Further exercises: Why are so many artist-writers homosexual? Because the estrangement of the self can be so extreme that not even the welcoming woman can be used as a portal of reentry—on the contrary, she becomes the voracious vagina, the pure negativity which, risking nothing, maliciously requires performance and therefore threatens to expose one’s noughtness. If so, better to cast one’s lot with one’s own kind, own sex.

And why are artist-writers more promiscuous than scientists? Because science works better, this is the age of science, scientists are the princes of the age, while artist-writers are the frantic Lazaruses at the feast, hungering for crumbs like the dogs, the while scratching and screwing around under the table.

(5) Reentry by return. The options of travel and exile may be exhausted, yet instead of despairing, the traveler may hit upon one last alternative: the return. Why not go back to the very place one left, as a kind of deliberate exercise of freedom? Not only is it not the case that you can’t go home again, you may have to—back to the evacuated, bombed-out homeplace, a ruin which by the very fact of its abandonment has in the long interval of one’s absence magically acquired a certain solidity and integrity of its own. The Southern writer who put Valdosta behind him as fast and far as Doc Holliday and roamed the world from Martha’s Vineyard to Cuernavaca now at last gets a hankering for home. And goes home—for a while. It’s one thing to develop a nostalgia for home while you’re boozing with Yankee writers in Martha’s Vineyard or being chased by the bulls in Pamplona. It’s something else to go home and visit with the folks in Reed’s drugstore on the square and actually listen to them. The reason you can’t go home again is not because the down-home folks are mad at you—they’re not, don’t flatter yourself, they couldn’t care less—but because once you’re in orbit and you return to Reed’s drugstore on the square, you can stand no more than fifteen minutes of the conversation before you head for the woods, head for the liquor store, or head back to Martha’s Vineyard, where at least you can put a tolerable and saving distance between you and home. Home may be where the heart is but it’s no place to spend Wednesday afternoon.

(6) Reentry by disguise. The writer-artist cloaks his noughted self not by wrapping himself in bandages like H. G. Wells’s invisible man but by donning the persona-plus-costume worn by those persons who strike him as having most successfully entered the world—or never left it. A more respectable word for such a disguise is role-playing. A hundred years ago, artists, would-be artists, writer-types on the Left Bank wore workers’ smocks and berets.
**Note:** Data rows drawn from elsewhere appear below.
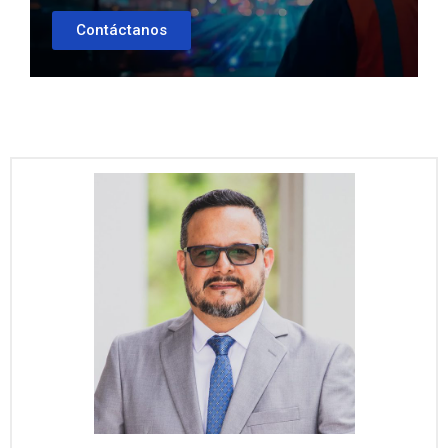
Contáctanos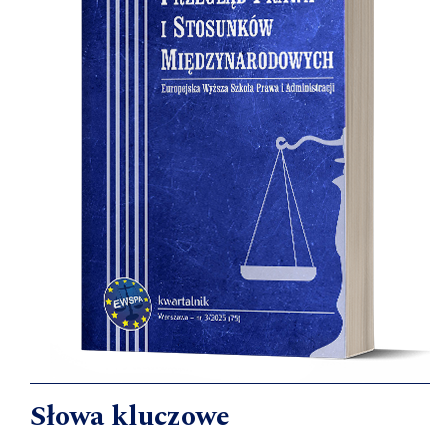
Słowa kluczowe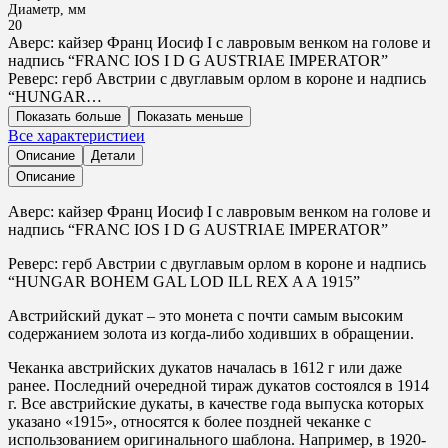
Диаметр, мм
20
Аверс: кайзер Франц Иосиф I с лавровым венком на голове и
надпись “FRANC IOS I D G AUSTRIAE IMPERATOR”
Реверс: герб Австрии с двуглавым орлом в короне и надпись
“HUNGAR…
Показать больше
Показать меньше
Все характеристиеи
Описание
Детали
Описание
Аверс: кайзер Франц Иосиф I с лавровым венком на голове и
надпись “FRANC IOS I D G AUSTRIAE IMPERATOR”
Реверс: герб Австрии с двуглавым орлом в короне и надпись
“HUNGAR BOHEM GAL LOD ILL REX A A 1915”
Австрийский дукат – это монета с почти самым высоким
содержанием золота из когда-либо ходивших в обращении.
Чеканка австрийских дукатов началась в 1612 г или даже
ранее. Последний очередной тираж дукатов состоялся в 1914
г. Все австрийские дукаты, в качестве года выпуска которых
указано «1915», относятся к более поздней чеканке с
использованием оригинального шаблона. Например, в 1920-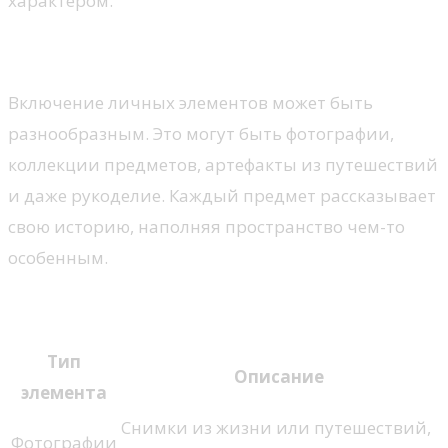
характером.
Способы внедрения личных акцентов
Включение личных элементов может быть
разнообразным. Это могут быть фотографии,
коллекции предметов, артефакты из путешествий
и даже рукоделие. Каждый предмет рассказывает
свою историю, наполняя пространство чем-то
особенным.
Примеры личных элементов
Тип
Описание
элемента
Снимки из жизни или путешествий,
Фотографии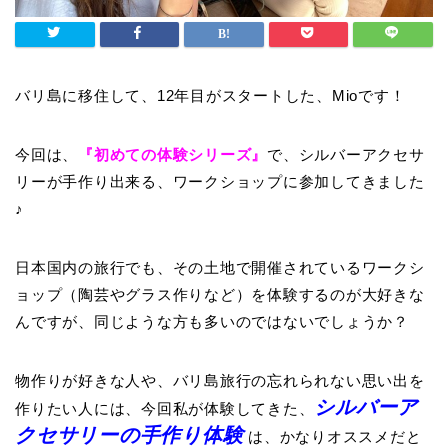
バリ島に移住して、12年目がスタートした、Mioです！
今回は、
『初めての体験シリーズ』
で、シルバーアクセサ
リーが手作り出来る、ワークショップに参加してきました
♪
日本国内の旅行でも、その土地で開催されているワークシ
ョップ（陶芸やグラス作りなど）を体験するのが大好きな
んですが、同じような方も多いのではないでしょうか？
物作りが好きな人や、バリ島旅行の忘れられない思い出を
シルバーア
作りたい人には、今回私が体験してきた、
クセサリーの手作り体験
は、かなりオススメだと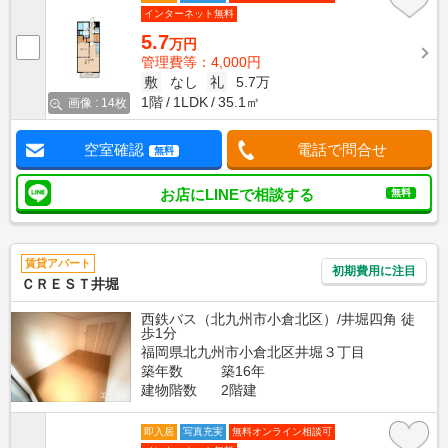
インターネット無料
5.7
万円
管理費等：4,000円
敷
なし
礼
5.7万
1階
1LDK
35.1㎡
画像 : 14枚
空室確認
電話で問合せ
無料
お店にLINEで相談する
無料
賃貸アパート
初期費用に注目
ＣＲＥＳＴ井堀
西鉄バス（北九州市小倉北区）/井堀四角 徒
歩1分
福岡県北九州市小倉北区井堀３丁目
築年数
築16年
建物階数
2階建
即入居
写真充実
無料オンライン相談可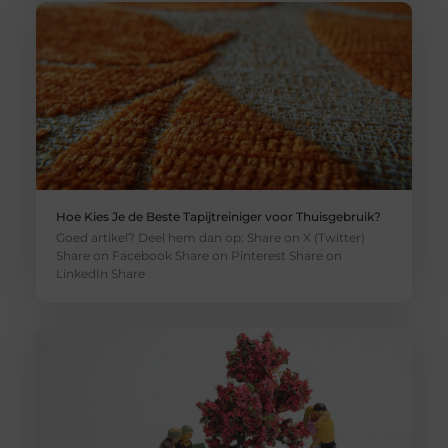
Hoe Kies Je de Beste Tapijtreiniger voor Thuisgebruik?
Goed artikel? Deel hem dan op: Share on X (Twitter)
Share on Facebook Share on Pinterest Share on
LinkedIn Share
More recently, it is jeans, beards, bandit mustaches, denim jackets, tank tops, longhorn belt buckles, and such. But what to do if the crassest members of the marketplace, car salesman, account executive, go cowboy? That is to say, what to do if one’s chosen mode of reentry has been co-opted by those very persons who had driven one into outer space to begin with?

The disguise may be behavioral as well as sartorial. Not celebrated in past times for their pugnacity or womanizing, American writers have turned into real cutups, the Southern subspecies often taking the old-fashioned form of the hell-raising passed-out-drunk-in-the-whorehouse good-ol'-boy, the Northern more political: the cocktail-party nose-to-nose you’re-deep-down-a-fascist-son-of-a-bitch confrontation, or throwing a punch at the critic who bad-mouthed you in
Time
—though seldom with much effect—or beating up your wife in the kitchen. Poets from all over feel obliged to become more florid sexually. Straight poets on the lecture circuit exchange a black book listing the best lays in the universities where they read. Other poets (male) are noted for flashing and feeling up male graduate students. No more shy Swinburnes or pale Dante Gabriel Rossettis or closet Housmans.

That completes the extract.